Webアプリケーションに実装する認証についてどのような種類があるのか調べてまとめてみました。
主な認証方法
ベーシック認証
HTTPに用意されている簡易的な認証方式ではあるが、セキュリティレベルが高くない。
認証を行うディレクトリに.htaccessファイルを配置することで認証が適用され、適用範囲は.htaccessファイルを配置したディレクトリ配下の全てのページが対象となる
基本的にログアウト機能がない為、ブラウザを閉じない限り何度でもアクセスが可能(ログイン情報を記憶する機能がある場合はブラウザを閉じてもアクセス可能な場合もある)

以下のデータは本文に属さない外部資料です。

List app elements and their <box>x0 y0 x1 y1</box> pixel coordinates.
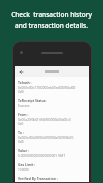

使用用途としては、開発中サイトなど限定したユーザーのみに公開したい際によく使われるようです。
セッションベース認証
セッションIDを活用しアクセスを行う認証方法
正常な認証を行うと、サーバーでセッションIDを発行し、セッションIDとログインユーザーを紐付ける
サーバーはブラウザにセッションIDを返し、受け取ったブラウザはCookie にセッション ID を保存する
セッション IDを確認し、紐付くユーザー情報を取得する
ログアウト時は、ブラウザのセッションIDを別の値に更新し、サーバー側は元のセッションIDとユーザー情報の紐付けを削除する
トークンベース認証
アクセストークンを活用しアクセスを行う認証方法
アクセストークンには有効期限やスコープ(アクセス可能なリソースの範囲)情報が含まれている
正常な認証を行うと、サーバーはブラウザにアクセストークンを返し、ブラウザは Cookie などにアクセストークンを保存する。
ユーザーがアクセスする際、ブラウザは保存しておいたアクセストークンを含めた形でサーバーにリクエストを送り、サーバーはアクセス可能なリソースを返す。
ログアウト時はブラウザに保存していたアクセストークンを破棄する。
セッションベース認証とトークンベース認証の相違点
セッションベース認証がサーバーにセッション ID とユーザー情報の紐付け情報 を保持するが、トークンベース認証はトークンの検証のみによって認証を行うため、
これによりトークンベース認証は、ユーザーが増加した時のサーバー負荷がセッションベース認証よりも少なく、より拡張性のあるシステムを実現できる。
一方、トークンベース認証はログアウト時、ブラウザに保存していたアクセストークンを破棄するが
セッションベース認証と違い無効化される訳ではないため、アクセストークンが悪意あるユーザーの手に渡った際、アクセストークンが有効期限内であればリソースにアクセスできてしまう。
最後に
セッションベース認証とトークンベース認証の違いについて理解が深まりした、次回はワンタイム認証も調べてみたいと思います。